*Goal of the exercise*
Go through the lines below and copy any that hold the string "Guamikeni".

Task data: Begin

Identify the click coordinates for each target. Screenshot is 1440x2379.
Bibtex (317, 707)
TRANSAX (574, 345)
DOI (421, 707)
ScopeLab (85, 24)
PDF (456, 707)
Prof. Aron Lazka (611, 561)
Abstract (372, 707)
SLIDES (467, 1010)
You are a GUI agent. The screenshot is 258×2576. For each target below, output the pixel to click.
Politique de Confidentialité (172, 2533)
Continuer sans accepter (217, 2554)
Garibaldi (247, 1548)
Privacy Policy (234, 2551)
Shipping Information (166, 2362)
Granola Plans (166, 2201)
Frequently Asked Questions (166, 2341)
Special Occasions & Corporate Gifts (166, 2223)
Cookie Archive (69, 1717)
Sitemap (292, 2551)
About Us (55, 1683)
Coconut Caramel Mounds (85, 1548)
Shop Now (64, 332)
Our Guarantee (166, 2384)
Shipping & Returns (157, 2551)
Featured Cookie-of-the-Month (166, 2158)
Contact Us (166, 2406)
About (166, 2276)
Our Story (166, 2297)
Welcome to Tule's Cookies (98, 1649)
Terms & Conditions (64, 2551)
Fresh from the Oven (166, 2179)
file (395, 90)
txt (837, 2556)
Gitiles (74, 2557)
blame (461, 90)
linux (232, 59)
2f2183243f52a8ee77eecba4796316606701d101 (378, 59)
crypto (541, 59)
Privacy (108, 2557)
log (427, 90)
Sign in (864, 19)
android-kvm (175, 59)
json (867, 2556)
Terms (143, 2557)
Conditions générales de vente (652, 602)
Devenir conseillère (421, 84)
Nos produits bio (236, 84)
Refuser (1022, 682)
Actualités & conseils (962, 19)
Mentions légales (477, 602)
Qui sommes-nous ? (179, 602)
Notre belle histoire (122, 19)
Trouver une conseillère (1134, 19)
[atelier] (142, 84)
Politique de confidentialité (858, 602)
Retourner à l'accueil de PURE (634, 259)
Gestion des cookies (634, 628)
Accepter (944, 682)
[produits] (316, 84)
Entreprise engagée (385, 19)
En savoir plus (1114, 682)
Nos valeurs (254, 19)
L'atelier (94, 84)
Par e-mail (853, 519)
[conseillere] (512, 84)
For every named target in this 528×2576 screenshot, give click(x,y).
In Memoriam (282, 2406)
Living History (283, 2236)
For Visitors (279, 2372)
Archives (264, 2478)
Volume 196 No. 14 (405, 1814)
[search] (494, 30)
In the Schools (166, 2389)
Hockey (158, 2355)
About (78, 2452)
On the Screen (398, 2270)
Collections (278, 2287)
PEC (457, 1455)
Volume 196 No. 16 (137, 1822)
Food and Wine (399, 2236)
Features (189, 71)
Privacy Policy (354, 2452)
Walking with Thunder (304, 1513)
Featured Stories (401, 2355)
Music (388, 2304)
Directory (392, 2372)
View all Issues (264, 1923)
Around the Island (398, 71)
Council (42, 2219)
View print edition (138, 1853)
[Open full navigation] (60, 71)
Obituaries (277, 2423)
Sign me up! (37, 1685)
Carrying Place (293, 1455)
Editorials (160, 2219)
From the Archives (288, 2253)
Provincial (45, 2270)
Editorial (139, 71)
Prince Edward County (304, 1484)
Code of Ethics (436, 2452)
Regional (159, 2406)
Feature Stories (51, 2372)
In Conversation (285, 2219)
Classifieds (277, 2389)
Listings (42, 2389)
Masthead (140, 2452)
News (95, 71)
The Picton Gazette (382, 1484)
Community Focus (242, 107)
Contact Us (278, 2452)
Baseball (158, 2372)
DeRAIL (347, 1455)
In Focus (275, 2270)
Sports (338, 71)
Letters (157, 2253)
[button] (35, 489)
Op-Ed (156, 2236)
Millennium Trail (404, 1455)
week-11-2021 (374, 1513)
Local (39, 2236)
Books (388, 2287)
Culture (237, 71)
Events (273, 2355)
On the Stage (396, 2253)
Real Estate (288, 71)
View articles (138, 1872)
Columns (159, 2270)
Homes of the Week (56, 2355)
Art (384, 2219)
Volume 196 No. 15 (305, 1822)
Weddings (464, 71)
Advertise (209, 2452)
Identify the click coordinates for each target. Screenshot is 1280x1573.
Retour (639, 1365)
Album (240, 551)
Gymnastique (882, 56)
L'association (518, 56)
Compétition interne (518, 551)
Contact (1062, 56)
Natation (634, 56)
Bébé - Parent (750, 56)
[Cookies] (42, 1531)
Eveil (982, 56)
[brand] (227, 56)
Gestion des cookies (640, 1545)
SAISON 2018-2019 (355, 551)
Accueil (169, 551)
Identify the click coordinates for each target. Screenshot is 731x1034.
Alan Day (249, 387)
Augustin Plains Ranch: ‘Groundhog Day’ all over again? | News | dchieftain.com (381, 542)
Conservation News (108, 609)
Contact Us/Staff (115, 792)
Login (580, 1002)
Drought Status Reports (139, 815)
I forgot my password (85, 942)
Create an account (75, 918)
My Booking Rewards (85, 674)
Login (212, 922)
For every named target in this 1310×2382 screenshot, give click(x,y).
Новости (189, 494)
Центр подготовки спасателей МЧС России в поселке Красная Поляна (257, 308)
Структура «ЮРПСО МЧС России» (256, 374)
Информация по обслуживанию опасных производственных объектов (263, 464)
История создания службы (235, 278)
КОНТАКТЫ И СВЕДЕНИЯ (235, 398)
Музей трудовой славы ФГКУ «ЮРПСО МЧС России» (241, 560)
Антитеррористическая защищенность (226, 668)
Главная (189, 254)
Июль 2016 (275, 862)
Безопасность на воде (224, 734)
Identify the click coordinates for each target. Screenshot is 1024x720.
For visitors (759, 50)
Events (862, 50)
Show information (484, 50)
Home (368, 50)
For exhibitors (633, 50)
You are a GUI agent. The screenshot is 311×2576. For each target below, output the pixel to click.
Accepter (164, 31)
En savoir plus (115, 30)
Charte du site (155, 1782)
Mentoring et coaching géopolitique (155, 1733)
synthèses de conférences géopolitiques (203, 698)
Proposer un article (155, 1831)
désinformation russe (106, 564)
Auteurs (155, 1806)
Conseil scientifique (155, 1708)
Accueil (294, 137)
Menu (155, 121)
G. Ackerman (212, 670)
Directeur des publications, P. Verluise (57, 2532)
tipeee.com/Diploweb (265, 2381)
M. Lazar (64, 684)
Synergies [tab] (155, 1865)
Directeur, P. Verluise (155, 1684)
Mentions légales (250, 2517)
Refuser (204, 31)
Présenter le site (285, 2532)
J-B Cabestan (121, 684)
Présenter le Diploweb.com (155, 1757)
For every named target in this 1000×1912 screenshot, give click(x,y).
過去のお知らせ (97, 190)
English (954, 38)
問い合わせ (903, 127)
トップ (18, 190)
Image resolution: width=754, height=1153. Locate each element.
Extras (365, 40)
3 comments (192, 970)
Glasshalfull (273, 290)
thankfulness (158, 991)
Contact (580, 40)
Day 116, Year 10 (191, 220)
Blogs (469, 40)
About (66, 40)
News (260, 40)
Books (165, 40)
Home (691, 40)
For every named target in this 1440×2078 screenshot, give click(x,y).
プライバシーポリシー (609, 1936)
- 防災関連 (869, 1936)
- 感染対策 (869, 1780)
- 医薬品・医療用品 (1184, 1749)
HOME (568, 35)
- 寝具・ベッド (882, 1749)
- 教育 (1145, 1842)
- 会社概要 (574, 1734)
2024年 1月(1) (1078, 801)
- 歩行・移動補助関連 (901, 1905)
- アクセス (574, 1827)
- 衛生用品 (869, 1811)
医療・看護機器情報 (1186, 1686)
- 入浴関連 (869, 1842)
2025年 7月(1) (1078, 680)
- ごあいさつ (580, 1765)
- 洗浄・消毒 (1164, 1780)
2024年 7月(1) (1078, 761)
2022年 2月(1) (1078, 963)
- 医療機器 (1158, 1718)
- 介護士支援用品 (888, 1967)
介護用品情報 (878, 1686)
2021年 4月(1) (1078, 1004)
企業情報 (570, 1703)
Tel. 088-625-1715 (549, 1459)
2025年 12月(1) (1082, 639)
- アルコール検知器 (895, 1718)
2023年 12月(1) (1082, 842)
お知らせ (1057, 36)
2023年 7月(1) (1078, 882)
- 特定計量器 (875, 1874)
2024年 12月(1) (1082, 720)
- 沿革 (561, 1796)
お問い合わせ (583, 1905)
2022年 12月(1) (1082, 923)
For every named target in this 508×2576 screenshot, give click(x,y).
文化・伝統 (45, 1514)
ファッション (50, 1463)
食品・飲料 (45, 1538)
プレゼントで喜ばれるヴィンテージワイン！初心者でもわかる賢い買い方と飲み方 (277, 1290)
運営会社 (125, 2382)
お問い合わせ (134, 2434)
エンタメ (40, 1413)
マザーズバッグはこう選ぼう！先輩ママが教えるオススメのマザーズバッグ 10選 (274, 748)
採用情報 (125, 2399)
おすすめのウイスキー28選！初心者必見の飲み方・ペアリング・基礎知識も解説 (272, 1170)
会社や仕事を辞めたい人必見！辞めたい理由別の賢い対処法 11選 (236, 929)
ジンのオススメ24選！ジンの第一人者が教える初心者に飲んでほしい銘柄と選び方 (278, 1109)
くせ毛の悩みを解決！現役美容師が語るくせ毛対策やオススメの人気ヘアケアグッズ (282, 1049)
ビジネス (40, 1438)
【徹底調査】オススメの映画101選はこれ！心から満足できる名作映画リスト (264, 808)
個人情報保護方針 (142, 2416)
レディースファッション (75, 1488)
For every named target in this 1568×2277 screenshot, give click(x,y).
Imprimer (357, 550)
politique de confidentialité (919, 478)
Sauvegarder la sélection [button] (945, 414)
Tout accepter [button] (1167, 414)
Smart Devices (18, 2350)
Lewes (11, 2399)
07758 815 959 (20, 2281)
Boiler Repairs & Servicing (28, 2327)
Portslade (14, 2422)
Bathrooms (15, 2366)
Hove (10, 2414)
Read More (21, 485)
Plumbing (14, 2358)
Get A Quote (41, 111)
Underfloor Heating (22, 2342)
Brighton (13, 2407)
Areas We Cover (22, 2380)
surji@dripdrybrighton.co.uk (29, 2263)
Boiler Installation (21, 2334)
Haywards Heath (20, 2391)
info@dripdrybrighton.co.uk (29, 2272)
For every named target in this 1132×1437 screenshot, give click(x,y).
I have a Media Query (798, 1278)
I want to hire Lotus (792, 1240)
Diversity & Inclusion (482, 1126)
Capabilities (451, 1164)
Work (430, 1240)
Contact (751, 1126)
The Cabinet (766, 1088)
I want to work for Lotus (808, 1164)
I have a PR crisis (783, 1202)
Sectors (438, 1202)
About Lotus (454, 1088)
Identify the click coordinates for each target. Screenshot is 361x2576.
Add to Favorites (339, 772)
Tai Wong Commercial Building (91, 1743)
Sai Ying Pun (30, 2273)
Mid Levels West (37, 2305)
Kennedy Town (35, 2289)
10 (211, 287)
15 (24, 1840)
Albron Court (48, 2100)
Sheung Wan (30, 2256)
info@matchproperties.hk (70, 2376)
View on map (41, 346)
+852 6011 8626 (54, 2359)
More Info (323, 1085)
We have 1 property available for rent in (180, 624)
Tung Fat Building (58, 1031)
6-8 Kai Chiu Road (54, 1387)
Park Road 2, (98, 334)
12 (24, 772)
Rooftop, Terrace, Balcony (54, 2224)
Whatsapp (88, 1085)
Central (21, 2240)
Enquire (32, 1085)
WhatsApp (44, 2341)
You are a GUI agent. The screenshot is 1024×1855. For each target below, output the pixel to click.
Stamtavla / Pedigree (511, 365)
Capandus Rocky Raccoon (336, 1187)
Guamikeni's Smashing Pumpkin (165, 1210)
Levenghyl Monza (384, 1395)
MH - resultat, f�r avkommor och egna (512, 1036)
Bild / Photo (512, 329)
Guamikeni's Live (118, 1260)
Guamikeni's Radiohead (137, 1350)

Task data: End

*Answer section*
Guamikeni's Smashing Pumpkin (165, 1210)
Guamikeni's Live (118, 1260)
Guamikeni's Radiohead (137, 1350)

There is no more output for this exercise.